State and Local Government Statistics at a Crossroads PDF Download

Are you looking for read ebook online? Search for your book and save it on your Kindle device, PC, phones or tablets. Download State and Local Government Statistics at a Crossroads PDF full book. Access full book title State and Local Government Statistics at a Crossroads by National Research Council. Download full books in PDF and EPUB format.

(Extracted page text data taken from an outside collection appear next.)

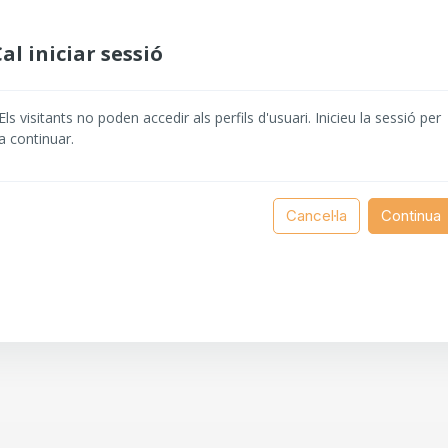
al iniciar sessió
Els visitants no poden accedir als perfils d'usuari. Inicieu la sessió per
a continuar.
Cancel·la
Continua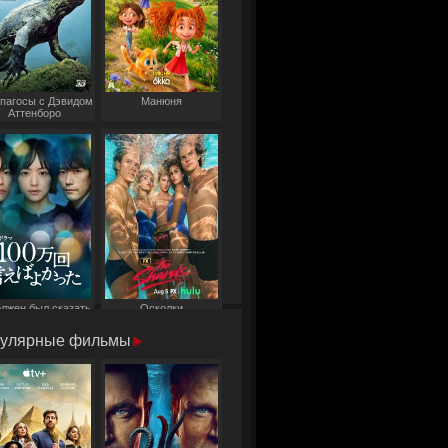
пагосы с Дэвидом
Манюня
Аттенборо
олжен был сказать
Осколки
то миллион раз
улярные фильмы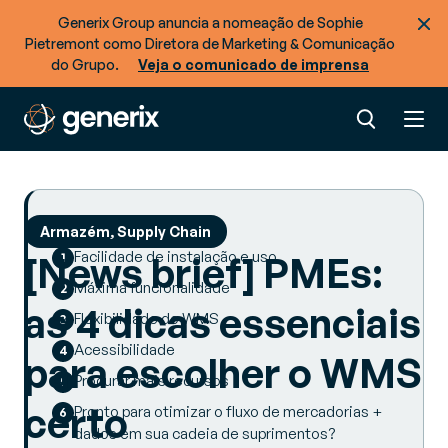
Generix Group anuncia a nomeação de Sophie
Pietremont como Diretora de Marketing & Comunicação
do Grupo.
Veja o comunicado de imprensa
SUMMARY
Armazém, Supply Chain
Facilidade de instalação e uso
[News brief] PMEs:
Máxima funcionalidade
as 4 dicas essenciais
Flexibilidade do WMS
Acessibilidade
para escolher o WMS
Procurar mais recursos
certo
Pronto para otimizar o fluxo de mercadorias +
dados em sua cadeia de suprimentos?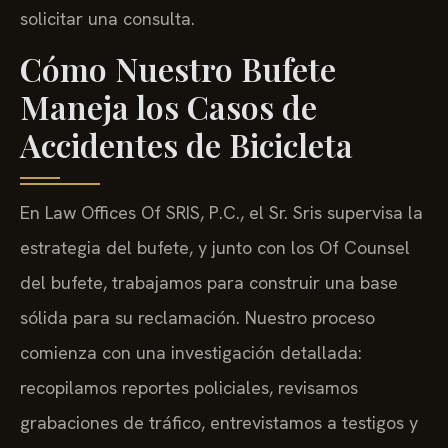
solicitar una consulta.
Cómo Nuestro Bufete
Maneja los Casos de
Accidentes de Bicicleta
En Law Offices Of SRIS, P.C., el Sr. Sris supervisa la
estrategia del bufete, y junto con los Of Counsel
del bufete, trabajamos para construir una base
sólida para su reclamación. Nuestro proceso
comienza con una investigación detallada:
recopilamos reportes policiales, revisamos
grabaciones de tráfico, entrevistamos a testigos y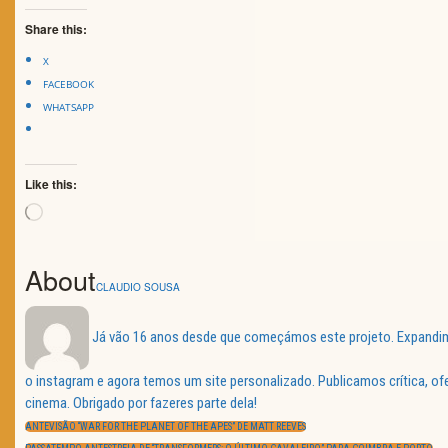
Share this:
X
FACEBOOK
WHATSAPP
Like this:
Loading…
About
CLAUDIO SOUSA
Já vão 16 anos desde que começámos este projeto. Expandimos
o instagram e agora temos um site personalizado. Publicamos crítica, o
Navegação
cinema. Obrigado por fazeres parte dela!
de
PREVIOUS
artigos
ANTEVISÃO “WAR FOR THE PLANET OF THE APES” DE MATT REEVES
POST:
NEXT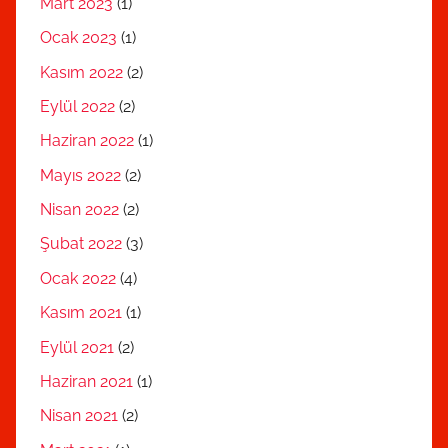
Mart 2023
(1)
Ocak 2023
(1)
Kasım 2022
(2)
Eylül 2022
(2)
Haziran 2022
(1)
Mayıs 2022
(2)
Nisan 2022
(2)
Şubat 2022
(3)
Ocak 2022
(4)
Kasım 2021
(1)
Eylül 2021
(2)
Haziran 2021
(1)
Nisan 2021
(2)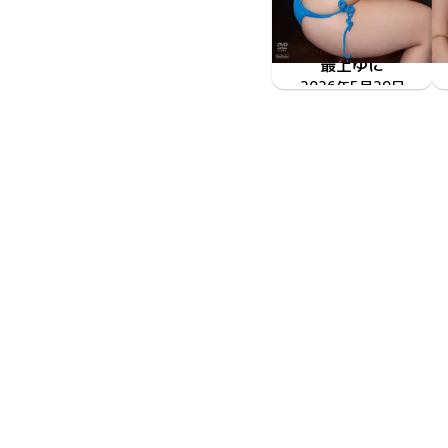
最上ゆに
2026年5月29日
TSDS-43091
神尻姫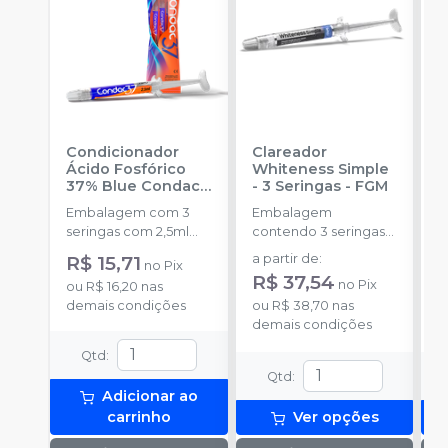
Condicionador
Clareador
R
Ácido Fosfórico
Whiteness Simple
X
37% Blue Condac
-
- 3 Seringas
-
FGM
E
FGM
Embalagem com 3
Embalagem
s
seringas com 2,5ml
contendo 3 seringas
a
cada uma e 3
com 3g de gel cada
R$ 15,71
a partir de
:
no
Pix
ponteiras para
uma.
R$ 37,54
no
Pix
ou
R$ 16,20
nas
aplicação.
o
demais condições
ou
R$ 38,70
nas
d
demais condições
Qtd
:
Qtd
:
Adicionar ao
carrinho
Ver opções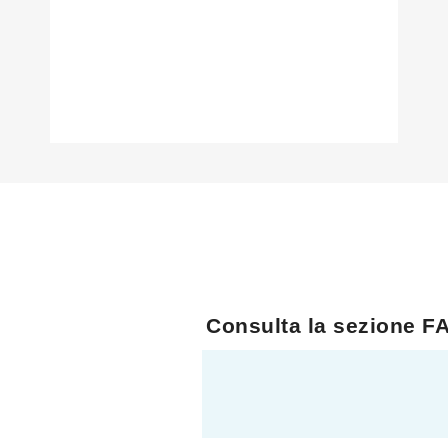
Consulta la sezione FA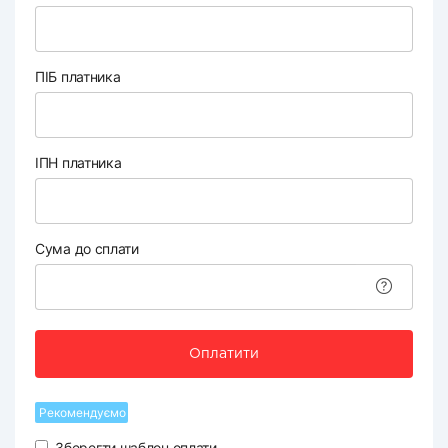
ПІБ платника
ІПН платника
Сума до сплати
Оплатити
Рекомендуємо
Зберегти шаблон оплати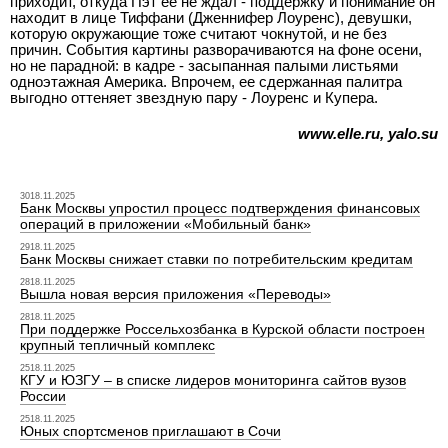
приходит, откуда Пэт ее не ждал - поддержку и понимание он
находит в лице Тиффани (Дженнифер Лоуренс), девушки,
которую окружающие тоже считают чокнутой, и не без
причин. События картины разворачиваются на фоне осени,
но не парадной: в кадре - засыпанная палыми листьями
одноэтажная Америка. Впрочем, ее сдержанная палитра
выгодно оттеняет звездную пару - Лоуренс и Купера.
www.elle.ru, yalo.su
3018.11.2025
Банк Москвы упростил процесс подтверждения финансовых
операций в приложении «Мобильный банк»
2918.11.2025
Банк Москвы снижает ставки по потребительским кредитам
2818.11.2025
Вышла новая версия приложения «Переводы»
2818.11.2025
При поддержке Россельхозбанка в Курской области построен
крупный тепличный комплекс
2518.11.2025
КГУ и ЮЗГУ – в списке лидеров мониторинга сайтов вузов
России
2518.11.2025
Юных спортсменов приглашают в Сочи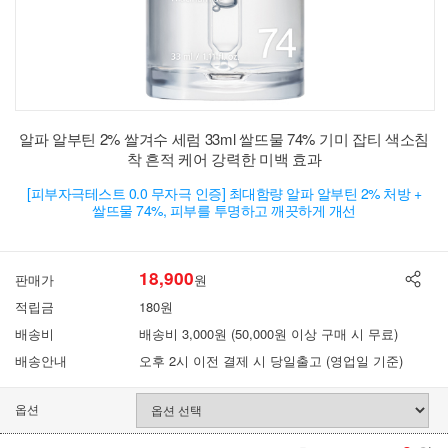
알파 알부틴 2% 쌀겨수 세럼 33ml 쌀뜨물 74% 기미 잡티 색소침
착 흔적 케어 강력한 미백 효과
[피부자극테스트 0.0 무자극 인증] 최대함량 알파 알부틴 2% 처방 +
쌀뜨물 74%, 피부를 투명하고 깨끗하게 개선
18,900
판매가
원
적립금
180원
배송비
배송비 3,000원 (50,000원 이상 구매 시 무료)
배송안내
오후 2시 이전 결제 시 당일출고 (영업일 기준)
옵션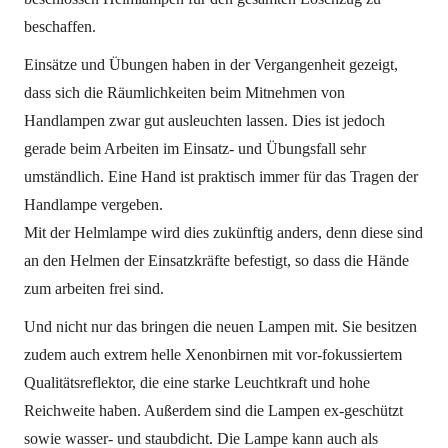
beschaffen.
Einsätze und Übungen haben in der Vergangenheit gezeigt,
dass sich die Räumlichkeiten beim Mitnehmen von
Handlampen zwar gut ausleuchten lassen. Dies ist jedoch
gerade beim Arbeiten im Einsatz- und Übungsfall sehr
umständlich. Eine Hand ist praktisch immer für das Tragen der
Handlampe vergeben.
Mit der Helmlampe wird dies zukünftig anders, denn diese sind
an den Helmen der Einsatzkräfte befestigt, so dass die Hände
zum arbeiten frei sind.
Und nicht nur das bringen die neuen Lampen mit. Sie besitzen
zudem auch extrem helle Xenonbirnen mit vor-fokussiertem
Qualitätsreflektor, die eine starke Leuchtkraft und hohe
Reichweite haben. Außerdem sind die Lampen ex-geschützt
sowie wasser- und staubdicht. Die Lampe kann auch als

State and Local Government Statistics at a Crossroads

State and Local Government Statistics at a Crossroads PDF Author: National Research Council
Publisher: National Academies Press
ISBN: 9780309111362
Category : Social Science
Languages : en
Pages : 188

Book Description
Since the early days of the nation, the federal government has collected information on the revenues, expenditures, and other features of state and local jurisdictions and their operations. Today, these data are collected primarily by the Governments Division of the U.S. Census Bureau, which has conducted a census of governments every 5 years since 1957. The division also manages a program of related annual and quarterly surveys, as well as a comprehensive directory of state and local governments. All of this work is now taking place in an environment of constrained resources, and there have been cutbacks in the availability and dissemination of the data. In this context, State and Local Government Statistics at a Crossroads documents the uses of the state and local data and assesses the quality of the data for those uses. This book provides in-depth consideration of the efficiency of the surveys; the user base; and the timeliness, relevance, and quality of the data series. It also provides valuable background information and analysis and offers suggestions for program improvements. This information will be valuable to policy makers, state and local government workers, government contractors, budget analysts, economists, demographers, and others who rely on these data on government at the state and local levels and have a stake in ensuring that limited resources do not compromise the quality of the data on which they rely.